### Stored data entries
- - - - -

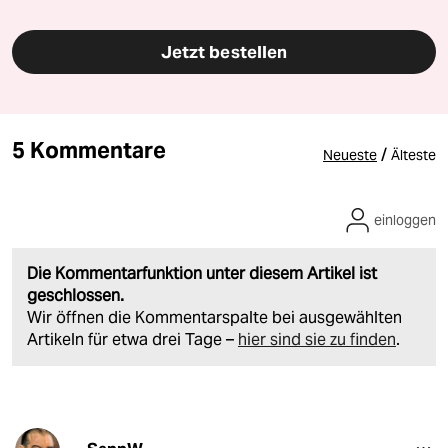
Jetzt bestellen
5 Kommentare
/
Neueste
Älteste
einloggen
Die Kommentarfunktion unter diesem Artikel ist
geschlossen.
Wir öffnen die Kommentarspalte bei ausgewählten
Artikeln für etwa drei Tage –
hier sind sie zu finden
.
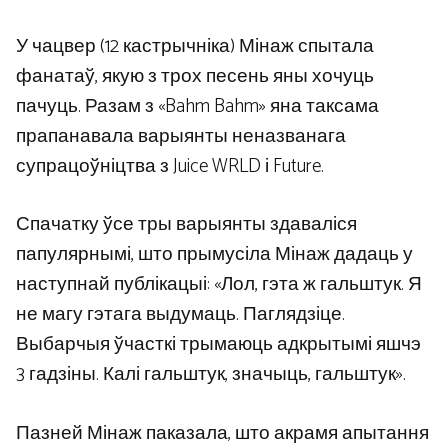
У чацвер (12 кастрычніка) Мінаж спытала
фанатаў, якую з трох песень яны хочуць
пачуць. Разам з «Bahm Bahm» яна таксама
прапанавала варыянты неназванага
супрацоўніцтва з Juice WRLD і Future.
Спачатку ўсе тры варыянты здаваліся
папулярнымі, што прымусіла Мінаж дадаць у
наступнай публікацыі: «Лол, гэта ж гальштук. Я
не магу гэтага выдумаць. Паглядзіце.
Выбарчыя ўчасткі трымаюць адкрытымі яшчэ
3 гадзіны. Калі гальштук, значыць, гальштук».
Пазней Мінаж паказала, што акрамя апытання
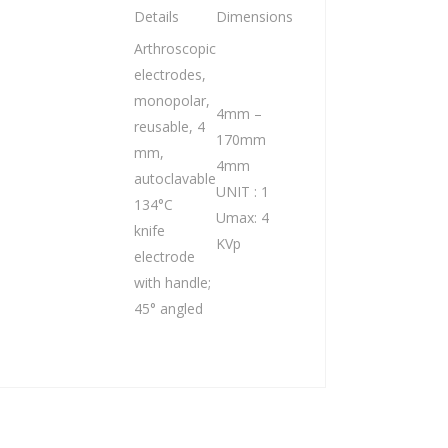
Details
Dimensions
Arthroscopic
electrodes,
monopolar,
4mm –
reusable, 4
170mm
mm,
4mm
autoclavable
UNIT : 1
134°C
Umax: 4
knife
KVp
electrode
with handle;
45° angled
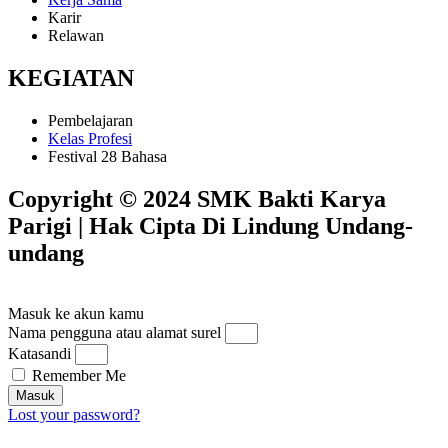
Karir
Relawan
KEGIATAN
Pembelajaran
Kelas Profesi
Festival 28 Bahasa
Copyright © 2024 SMK Bakti Karya
Parigi | Hak Cipta Di Lindung Undang-
undang​
Masuk ke akun kamu
Nama pengguna atau alamat surel
Katasandi
Remember Me
Masuk
Lost your password?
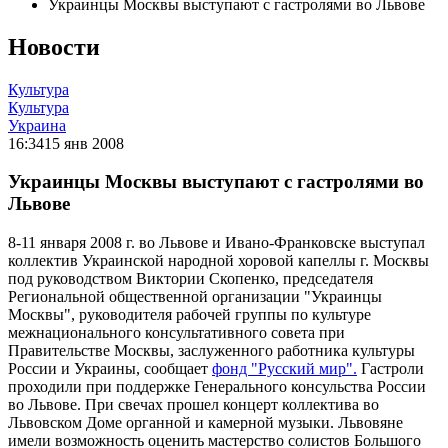
Украинцы Москвы выступают с гастролями во Львове
Новости
Культура
Культура
Украина
16:34
15 янв 2008
Украинцы Москвы выступают с гастролями во
Львове
8-11 января 2008 г. во Львове и Ивано-Франковске выступал
коллектив Украинской народной хоровой капеллы г. Москвы
под руководством Виктории Скопенко, председателя
Региональной общественной организации "Украинцы
Москвы", руководителя рабочей группы по культуре
межнационального консультативного совета при
Правительстве Москвы, заслуженного работника культуры
России и Украины, сообщает
фонд "Русский мир".
Гастроли
проходили при поддержке Генерального консульства России
во Львове. При свечах прошел концерт коллектива во
Львовском Доме органной и камерной музыки. Львовяне
имели возможность оценить мастерство солистов Большого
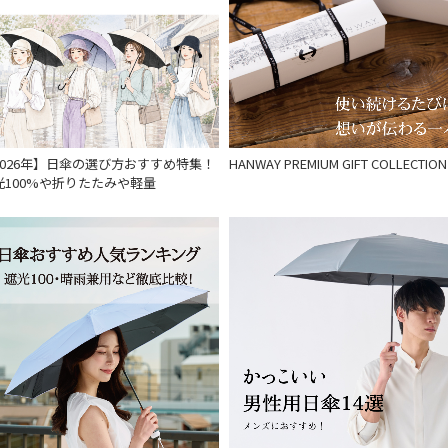
2026年】日傘の選び方おすすめ特集！
HANWAY PREMIUM GIFT COLLECTION
光100%や折りたたみや軽量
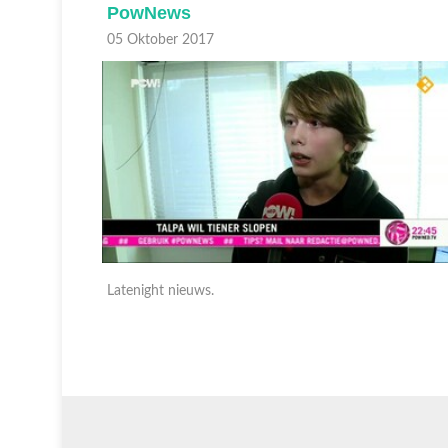
PowNews
05 Oktober 2017
Latenight nieuws.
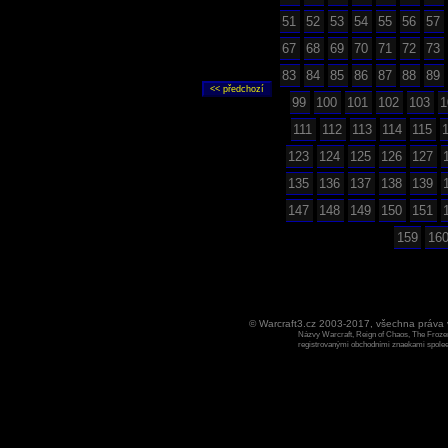
51
52
53
54
55
56
57
67
68
69
70
71
72
73
83
84
85
86
87
88
89
99
100
101
102
103
1
111
112
113
114
115
123
124
125
126
127
135
136
137
138
139
147
148
149
150
151
159
16
© Warcraft3.cz 2003-2017, všechna práv
Názvy Warcraft, Reign of Chaos, The Frozen
registrovanými obchodními znaekami spoleen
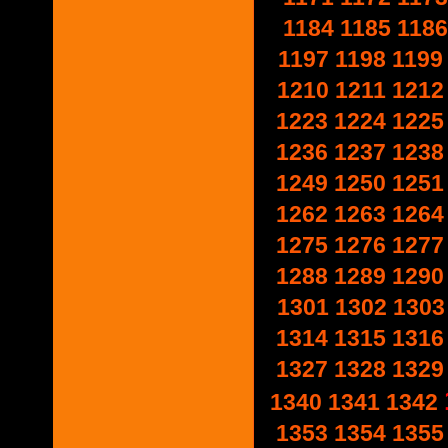
1184
1185
1186
1197
1198
1199
1210
1211
1212
1223
1224
1225
1236
1237
1238
1249
1250
1251
1262
1263
1264
1275
1276
1277
1288
1289
1290
1301
1302
1303
1314
1315
1316
1327
1328
1329
1340
1341
1342
1353
1354
1355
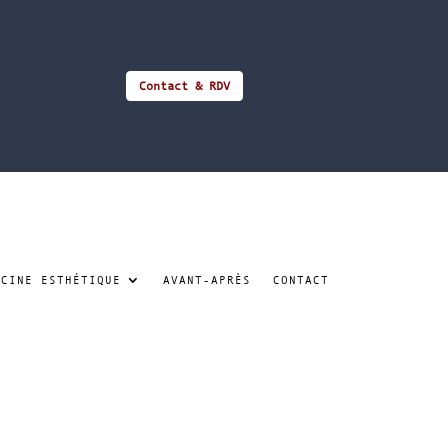
Contact & RDV
ECINE ESTHÉTIQUE
AVANT-APRÈS
CONTACT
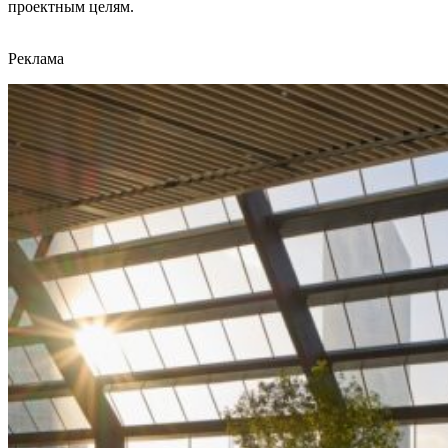
проектным целям.
Реклама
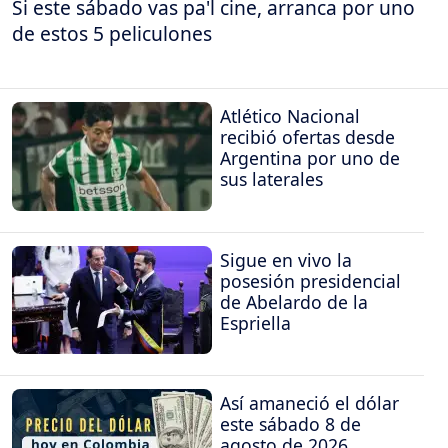
Si este sábado vas pa'l cine, arranca por uno
de estos 5 peliculones
Atlético Nacional
recibió ofertas desde
Argentina por uno de
sus laterales
Sigue en vivo la
posesión presidencial
de Abelardo de la
Espriella
Así amaneció el dólar
este sábado 8 de
agosto de 2026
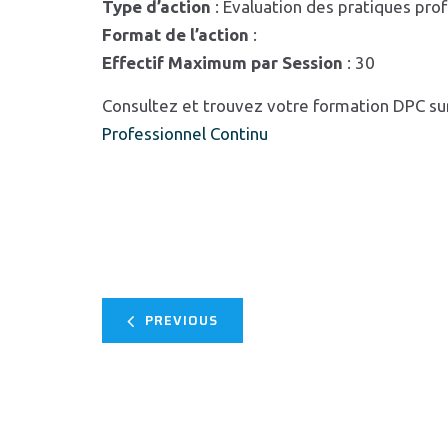
Type d’action
: Evaluation des pratiques pro
Format de l’action
:
Effectif Maximum par Session
: 30
Consultez et trouvez votre formation DPC su
Professionnel Continu
PREVIOUS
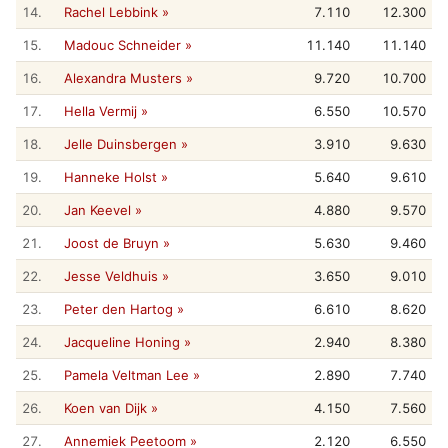
14.
Rachel Lebbink »
7.110
12.300
15.
Madouc Schneider »
11.140
11.140
16.
Alexandra Musters »
9.720
10.700
17.
Hella Vermij »
6.550
10.570
18.
Jelle Duinsbergen »
3.910
9.630
19.
Hanneke Holst »
5.640
9.610
20.
Jan Keevel »
4.880
9.570
21.
Joost de Bruyn »
5.630
9.460
22.
Jesse Veldhuis »
3.650
9.010
23.
Peter den Hartog »
6.610
8.620
24.
Jacqueline Honing »
2.940
8.380
25.
Pamela Veltman Lee »
2.890
7.740
26.
Koen van Dijk »
4.150
7.560
27.
Annemiek Peetoom »
2.120
6.550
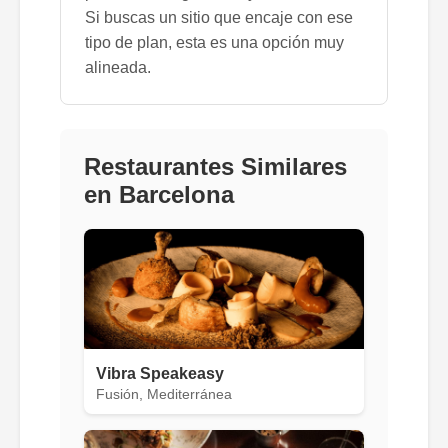
Si buscas un sitio que encaje con ese
tipo de plan, esta es una opción muy
alineada.
Restaurantes Similares
en Barcelona
Vibra Speakeasy
Fusión, Mediterránea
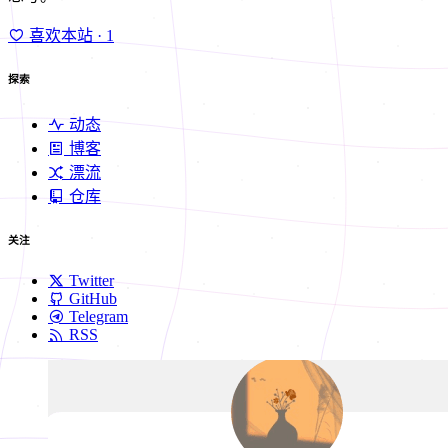
喜欢本站
· 1
探索
动态
博客
漂流
仓库
关注
Twitter
GitHub
Telegram
RSS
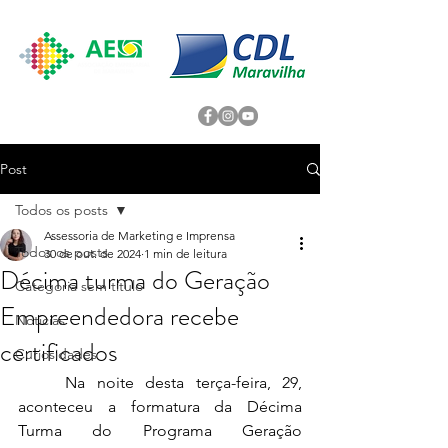
Post
Todos os posts
Assessoria de Marketing e Imprensa
Todos os posts
30 de out. de 2024
1 min de leitura
Décima turma do Geração
Categoria sem título
Empreendedora recebe
Noticias
certificados
Curiosidades
	Na noite desta terça-feira, 29, 
aconteceu a formatura da Décima 
Turma do Programa Geração 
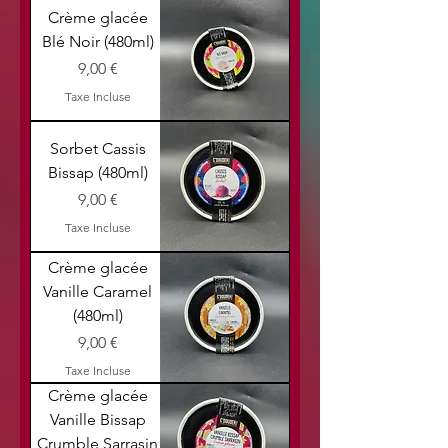
Crème glacée
Blé Noir (480ml)
Prix
9,00 €
Taxe Incluse
Sorbet Cassis
Bissap (480ml)
Prix
9,00 €
Taxe Incluse
Crème glacée
Vanille Caramel
(480ml)
Prix
9,00 €
Taxe Incluse
Crème glacée
Vanille Bissap
Crumble Sarrasin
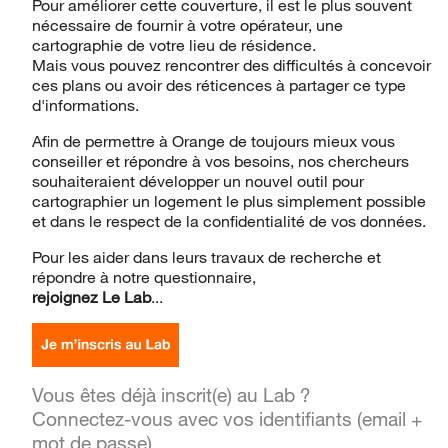
Pour améliorer cette couverture, il est le plus souvent
nécessaire de fournir à votre opérateur, une
cartographie de votre lieu de résidence.
Mais vous pouvez rencontrer des difficultés à concevoir
ces plans ou avoir des réticences à partager ce type
d'informations.
Afin de permettre à Orange de toujours mieux vous
conseiller et répondre à vos besoins, nos chercheurs
souhaiteraient développer un nouvel outil pour
cartographier un logement le plus simplement possible
et dans le respect de la confidentialité de vos données.
Pour les aider dans leurs travaux de recherche et
répondre à notre questionnaire,
rejoignez Le Lab
...
Vous êtes déjà inscrit(e) au Lab ?
Connectez-vous avec vos identifiants (email +
mot de passe)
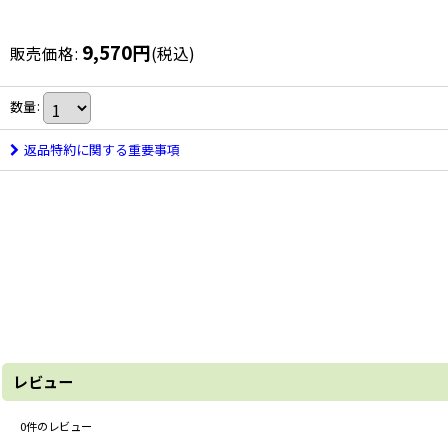
9,570
円
販売価格
:
(税込)
数量
:
返品特約に関する重要事項
レビュー
0
件のレビュー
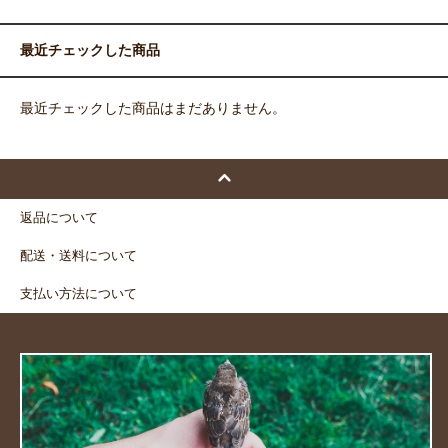
最近チェックした商品
最近チェックした商品はまだありません。
返品について
配送・送料について
支払い方法について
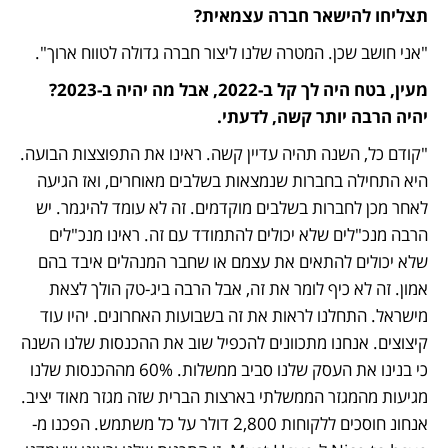
תצליחו להישאר חברה עצמאית?
"אני חושב שכן. המטרה שלנו ליצור חברה גדולה לטווח ארוך".
מעין, בטח היה לך קל ב-2022, אבל מה יהיה ב-2023? 
יהיה הרבה יותר קשה, לדעתי.
"קודם כל, השנה תהיה עדיין קשה. ראינו את התפוצצות הבועה. 
היא התחילה בחברות שנמצאות בשלבים מאוחרים, ואז הגיעה 
לאחר מכן לחברות בשלבים מוקדמים. זה לא עומד להיגמר. יש 
הרבה מנכ"לים שלא יכולים להתמודד עם זה. ראינו מנכ"לים 
שלא יכולים להתאים את עצמם או שחבר המנהלים איבד בהם 
אמון. זה לא כיף לומר את זה, אבל הרבה ביג-טק הולך לצאת 
מישראל. התחלנו לראות את זה בשבועות האחרונים. יהיו עוד 
קיצוצים. אנחנו מתכוונים להכפיל שוב את ההכנסות שלנו השנה 
כי בנינו את העסק שלנו סביב ממשלות. 60% מההכנסות שלנו 
מגיעות מהמגזר הממשלתי בארצות הברית שזה מגזר מאוד יציב. 
אנחונ חוסכים ללקוחות 2,800 דולר על כל משתמש. הפכנו מ-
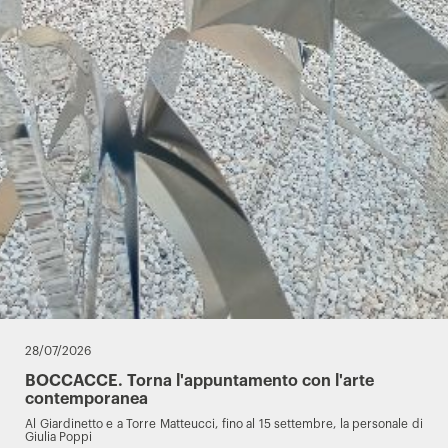
28/07/2026
BOCCACCE. Torna l'appuntamento con l'arte
contemporanea
Al Giardinetto e a Torre Matteucci, fino al 15 settembre, la personale di
Giulia Poppi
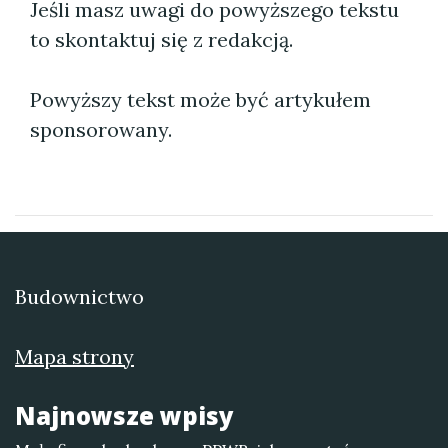
Jeśli masz uwagi do powyższego tekstu
to skontaktuj się z redakcją.
Powyższy tekst może być artykułem
sponsorowany.
Budownictwo
Mapa strony
Najnowsze wpisy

- - - - -

### PROBLEM TO WORK ON
Search each line of the entries for the string "гастролями", then say how many lines have it. Reply with the number only.

### TASK SOLUTION
2